12 Ağustos 2014 Salı

Manzara-i Umumiye



Manzara-i Umumiye 

Erdoğan artık 12. Cumhurbaşkanı.

Devletin bütün gücünü arkasına alıp, o gücü tepe tepe kullanıp, emrine amade medyası ile birlikte Cumhurbaşkanı oldu. 

Katılım oranı olan %74,2’nin %51,8’ini aldı. Cumhurbaşkanı olabilme sınırını 334 bin 368 oy ile geçebildi. 

Tebrik ederim.

***

Cumhurbaşkanı olmayı çok istedi.

Aslında Cumhurbaşkanı olmak Erdoğan için iyi bir tercih değildi. 

Başbakan olarak kalıp kukla bir cumhurbaşkanı bulması kendi güvenliği açısından daha uygundu. 

Hakkındaki dosyalar dururken Çankaya’da hiç rahat olamayacak. Her ne kadar mutemet isimlerden bakanlar kurulunu belirlese de hiçbir zaman kendini güvende hissetmeyecek. 

Derler ya insan bu çiğ süt emmiş. Satar mı satarlar adamı. 

***

Menfaat odaklı siyaset böyle bir şey işte.

Ne dostluk dinler ne vefa. 

Abdullah Gül partime döneceğim der demez cadı kazanı hemen kaynamaya başladı. 

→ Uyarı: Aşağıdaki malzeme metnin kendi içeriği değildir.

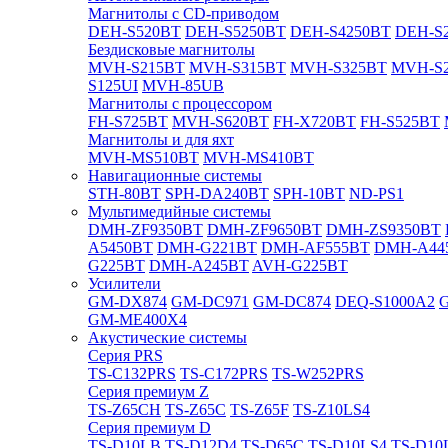
Магнитолы с CD-приводом
DEH-S520BT
DEH-S5250BT
DEH-S4250BT
DEH-S2
Бездисковые магнитолы
MVH-S215BT
MVH-S315BT
MVH-S325BT
MVH-S
S125UI
MVH-85UB
Магнитолы с процессором
FH-S725BT
MVH-S620BT
FH-X720BT
FH-S525BT
Магнитолы и для яхт
MVH-MS510BT
MVH-MS410BT
Навигационные системы
STH-80BT
SPH-DA240BT
SPH-10BT
ND-PS1
Мультимедийные системы
DMH-ZF9350BT
DMH-ZF9650BT
DMH-ZS9350BT
A5450BT
DMH-G221BT
DMH-AF555BT
DMH-A44
G225BT
DMH-A245BT
AVH-G225BT
Усилители
GM-DX874
GM-DC971
GM-DC874
DEQ-S1000A2
GM-ME400X4
Акустические системы
Cерия PRS
TS-C132PRS
TS-C172PRS
TS-W252PRS
Cерия премиум Z
TS-Z65CH
TS-Z65C
TS-Z65F
TS-Z10LS4
Cерия премиум D
TS-D10LB
TS-D12D4
TS-D65C
TS-D10LS4
TS-D10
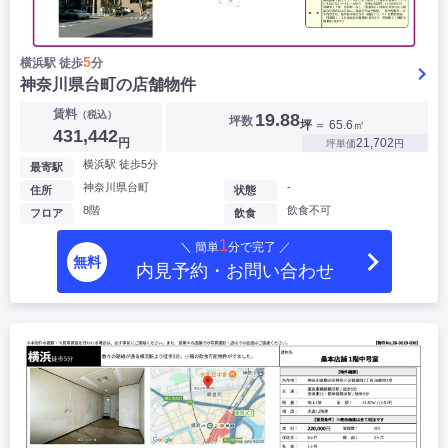
5
横浜駅 徒歩
分
神奈川県台町の店舗物件
賃料
（税込）
19.88
坪数
坪
＝ 65.6㎡
431,442
円
21,702
坪単価
円
横浜駅 徒歩5分
最寄駅
神奈川県台町
-
住所
状態
8階
飲食不可
フロア
飲食
1
＼ 簡単
分で完了 ／
無料
内見予約・お問い合わせ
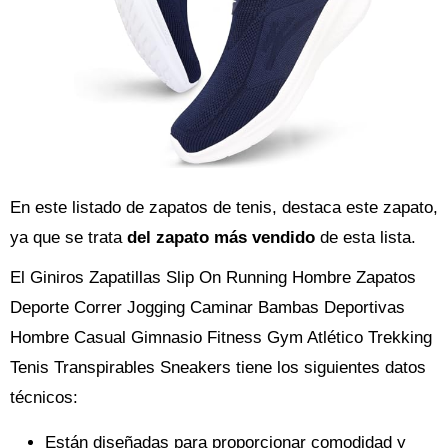
En este listado de zapatos de tenis, destaca este zapato,
ya que se trata
del zapato más vendido
de esta lista.
El Giniros Zapatillas Slip On Running Hombre Zapatos
Deporte Correr Jogging Caminar Bambas Deportivas
Hombre Casual Gimnasio Fitness Gym Atlético Trekking
Tenis Transpirables Sneakers tiene los siguientes datos
técnicos:
Están diseñadas para proporcionar comodidad y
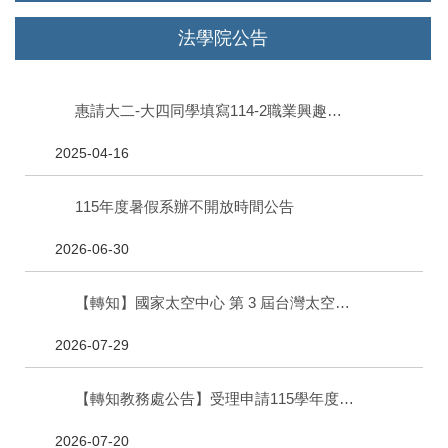
法學院公告
惠請大二-大四同學填寫114-2職業興趣探索及職能診斷(UCAN)
2025-04-16
115年度暑假系辦不開放時間公告
2026-06-30
【轉知】國家太空中心 第 3 屆台灣太空國際年會（TASTI 2026）研討會票券提供
2026-07-29
【轉知教務處公告】受理申請115學年度國立中山大學跨校學生修讀輔系、雙主修相關事宜
2026-07-20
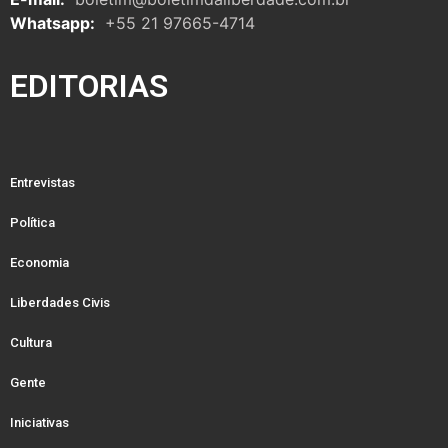
Whatsapp:
+55 21 97665-4714
EDITORIAS
Entrevistas
Política
Economia
Liberdades Civis
Cultura
Gente
Iniciativas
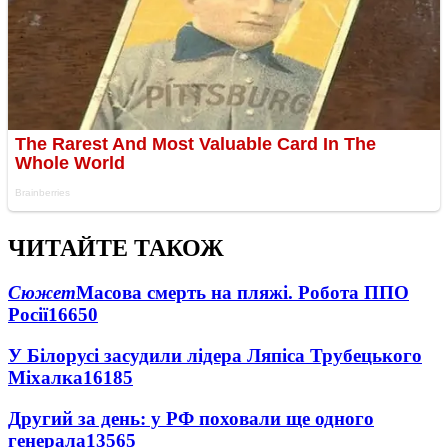
ЧИТАЙТЕ ТАКОЖ
Сюжет
Масова смерть на пляжі. Робота ППО
Росії
16650
У Білорусі засудили лідера Ляпіса Трубецького
Міхалка
16185
Другий за день: у РФ поховали ще одного
генерала
13565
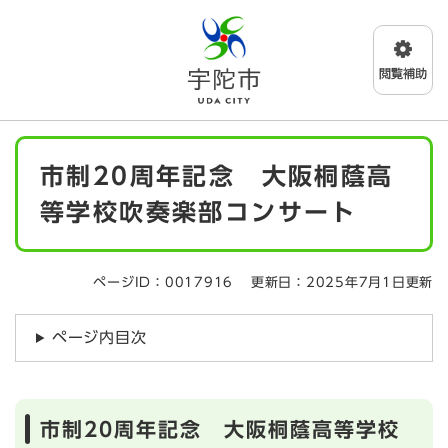
ペ
メニューを飛ばして本文へ
ー
ジ
の
先
頭
で
本
す
市制20周年記念 大阪桐蔭高
文
。
等学校吹奏楽部コンサート
ページID：0017916
更新日：2025年7月1日更新
ページ内目次
市制20周年記念 大阪桐蔭高等学校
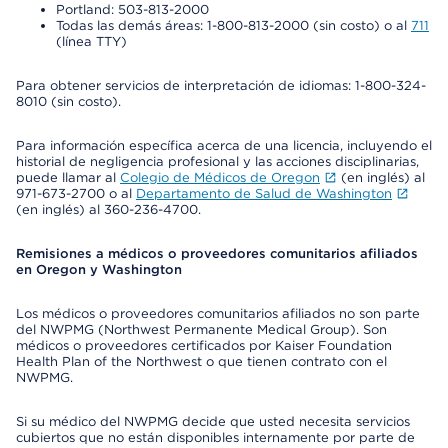
Portland: 503-813-2000
Todas las demás áreas: 1-800-813-2000 (sin costo) o al
711
(línea TTY)
Para obtener servicios de interpretación de idiomas: 1-800-324-
8010 (sin costo).
Para información específica acerca de una licencia, incluyendo el
historial de negligencia profesional y las acciones disciplinarias,
puede llamar al
Colegio de Médicos de Oregon
(en inglés) al
971-673-2700 o al
Departamento de Salud de Washington
(en inglés) al 360-236-4700.
Remisiones a médicos o proveedores comunitarios afiliados
en Oregon y Washington
Los médicos o proveedores comunitarios afiliados no son parte
del NWPMG (Northwest Permanente Medical Group). Son
médicos o proveedores certificados por Kaiser Foundation
Health Plan of the Northwest o que tienen contrato con el
NWPMG.
Si su médico del NWPMG decide que usted necesita servicios
cubiertos que no están disponibles internamente por parte de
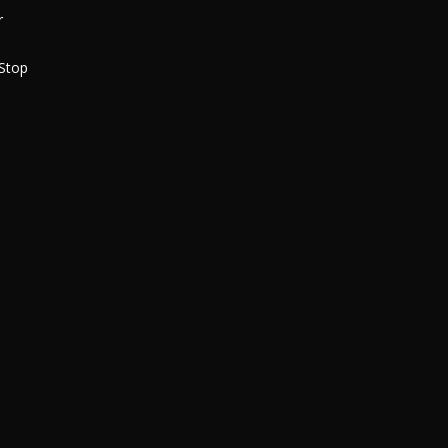
r
-Stop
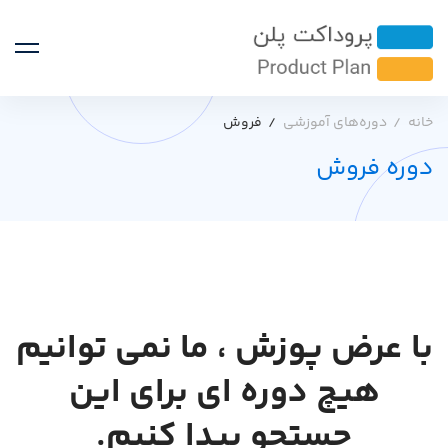
خانه
دوره‌های آموزشی
فروش
دوره فروش
با عرض پوزش ، ما نمی توانیم
هیچ دوره ای برای این
جستجو پیدا کنیم.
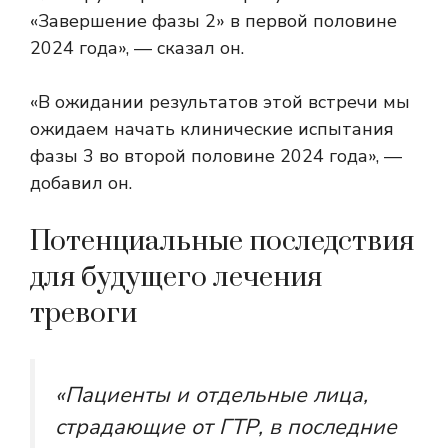
«Завершение фазы 2» в первой половине
2024 года», — сказал он.
«В ожидании результатов этой встречи мы
ожидаем начать клинические испытания
фазы 3 во второй половине 2024 года», —
добавил он.
Потенциальные последствия
для будущего лечения
тревоги
«Пациенты и отдельные лица,
страдающие от ГТР, в последние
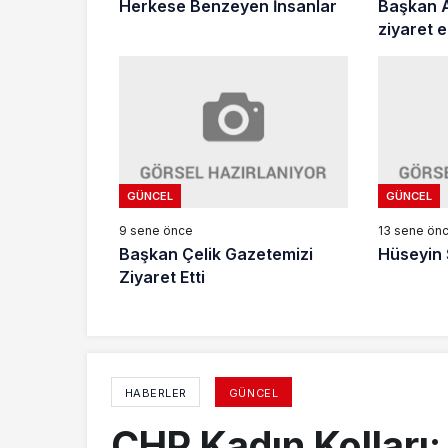
Herkese Benzeyen İnsanlar
Başkan A
ziyaret e
GÜNCEL
GÜNCEL
9 sene önce
13 sene ön
Başkan Çelik Gazetemizi
Hüseyin 
Ziyaret Etti
HABERLER
GÜNCEL
CHP Kadın Kolları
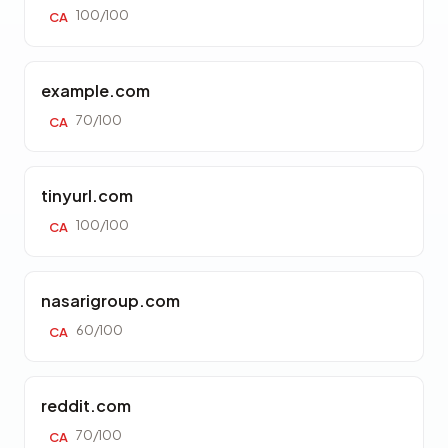
100/100
CA
example.com
70/100
CA
tinyurl.com
100/100
CA
nasarigroup.com
60/100
CA
reddit.com
70/100
CA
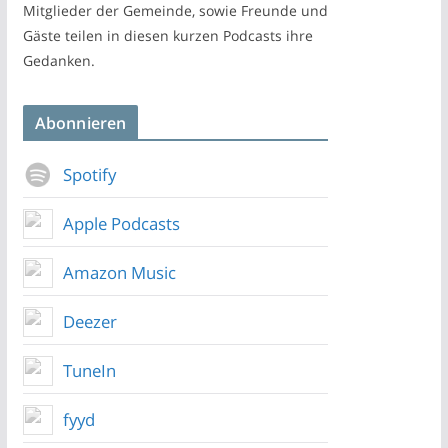
Mitglieder der Gemeinde, sowie Freunde und
Gäste teilen in diesen kurzen Podcasts ihre
Gedanken.
Abonnieren
Spotify
Apple Podcasts
Amazon Music
Deezer
TuneIn
fyyd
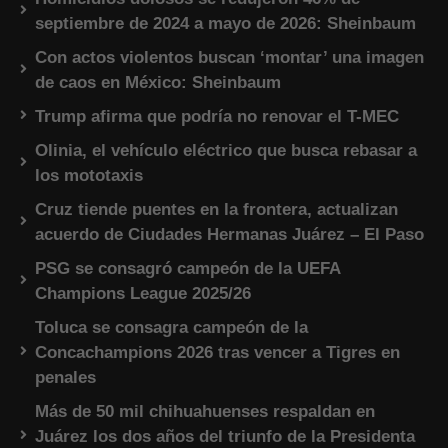
septiembre de 2024 a mayo de 2026: Sheinbaum
Con actos violentos buscan ‘montar’ una imagen
de caos en México: Sheinbaum
Trump afirma que podría no renovar el T-MEC
Olinia, el vehículo eléctrico que busca rebasar a
los mototaxis
Cruz tiende puentes en la frontera, actualizan
acuerdo de Ciudades Hermanas Juárez – El Paso
PSG se consagró campeón de la UEFA
Champions League 2025/26
Toluca se consagra campeón de la
Concachampions 2026 tras vencer a Tigres en
penales
Más de 50 mil chihuahuenses respaldan en
Juárez los dos años del triunfo de la Presidenta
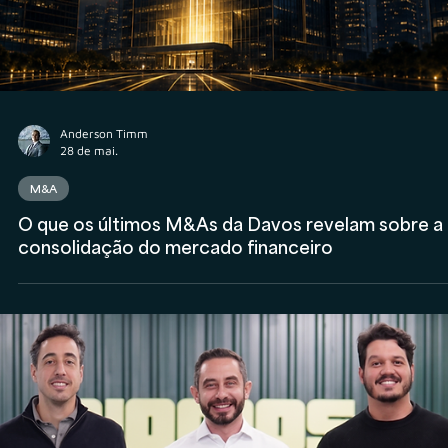
Anderson Timm
18 de jun.
AuC
A nova corrida pelo AUC: o que está por trás da
expansão das consultorias de investimentos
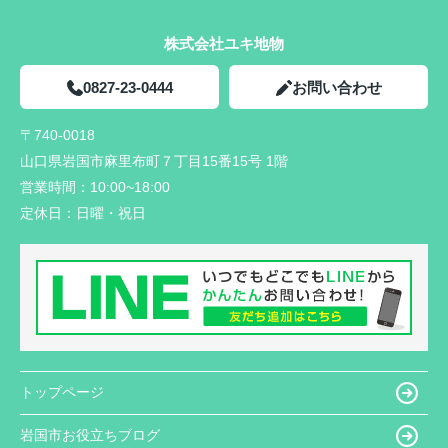
株式会社ユキ地物
0827-23-0444
お問い合わせ
〒740-0018
山口県岩国市麻里布町７丁目15番15号 1階
営業時間：
10:00~18:00
定休日：
日曜・祝日
トップページ
岩国市お役立ちブログ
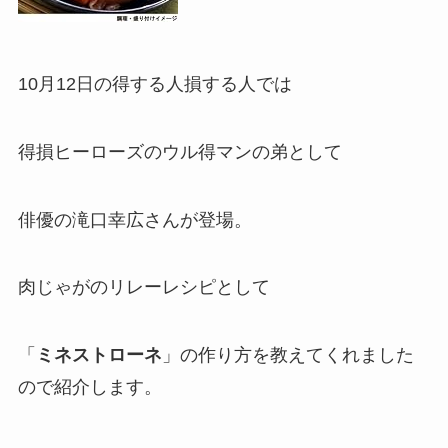
10月12日の得する人損する人では
得損ヒーローズのウル得マンの弟として
俳優の滝口幸広さんが登場。
肉じゃがのリレーレシピとして
「
ミネストローネ
」の作り方を教えてくれました
ので紹介します。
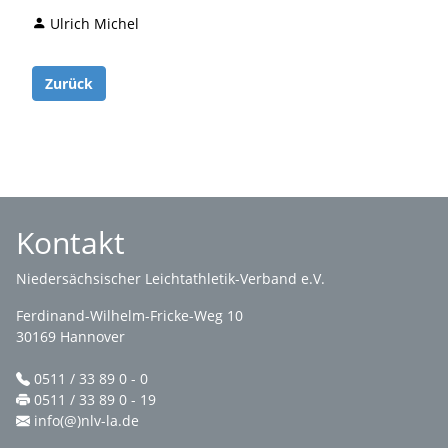
Ulrich Michel
Zurück
Kontakt
Niedersächsischer Leichtathletik-Verband e.V.
Ferdinand-Wilhelm-Fricke-Weg 10
30169 Hannover
0511 / 33 89 0 - 0
0511 / 33 89 0 - 19
info(@)nlv-la.de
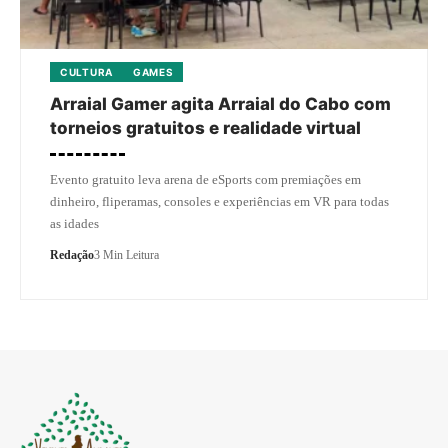
CULTURA
GAMES
Arraial Gamer agita Arraial do Cabo com
torneios gratuitos e realidade virtual
Evento gratuito leva arena de eSports com premiações em
dinheiro, fliperamas, consoles e experiências em VR para todas
as idades
Redação
3 Min Leitura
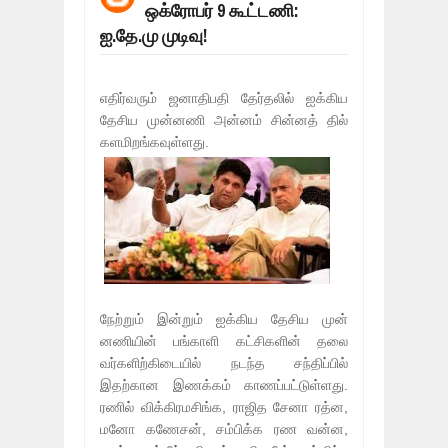
ஒக்ரோபர் 9 கூட்டணி:
மக்கள் போராட்டம் ஜெனீவாவிலிருந்து ந
Mar
06,
2019
ஐ.தே.மு முடிவு!
MORE INTERNATIONAL NGOS ARE F
Feb
26,
2019
எதிர்வரும் ஜனாதிபதி தேர்தலில் ஐக்கிய
நிர்க்கதி ஆக்கப்பட்டவர்களின் நீளும் க
தேசிய முன்னணி அன்னம் சின்னத் தில்
Feb
24,
2019
களமிறங்கவுள்ளது.
உலக நாடுகளே கண்டு அஞ்சும் தமிழனி
Feb
22,
2019
நாடுகடந்த தமிழீழ அரசாங்கத்தின் பிரதி
Feb
22,
2019
நாடுகடந்த தமிழீழ அரசின் தேர்தலுக்கா
Apr
18,
2019
நேற்றும் இன்றும் ஐக்கிய தேசிய முன்
னணியின் பங்காளி கட்சிகளின் தலை
வர்களிற்கிடையில் நடந்த சந்திப்பில்
இதற்கான இணக்கம் காணப்பட்டுள்ளது.
ரணில் விக்கிரமசிங்க, ராஜித சேனா ரத்ன,
மனோ கணேசன், சம்பிக்க ரண வன்ன,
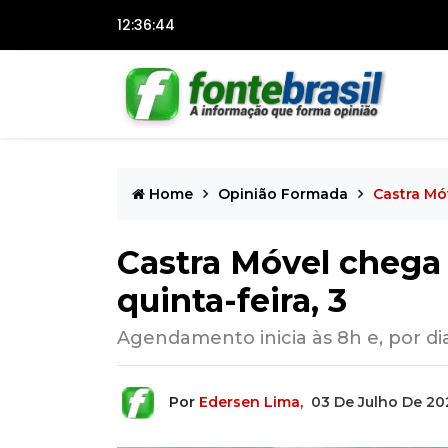
12:36:45
Home
Opinião Formada
Castra Móv
Castra Móvel chega 
quinta-feira, 3
Agendamento inicia às 8h e, por di
Por
Edersen Lima,
03 De Julho De 20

Bir yerden emir almışçasına Ak Troller hemen hareketlendi. Dünden buyana Gül’e yaptıkları hararetlerin ardı arkası kesilmedi. 

Zaten bir süreden beri Erdoğan söylemleri ile Gül’ü sürekli eziyordu. 

Kendisi Çankaya’ya çıkında vesayetin biteceğini, Çankaya’nın millete açılacağını, terleyen Cumhurbaşkanı olacağını söylüyordu. Aslında bu sözler hep Gül’e idi. 

Erdoğan’a göre Abdullah Gül vesayetin önünde ciddi bir engeldi.  

Hani partiye beraber kurmuştunuz, hani kırk yıllık dosttunuz, hani Abdullah Gül kardeşimdi, hani vefa…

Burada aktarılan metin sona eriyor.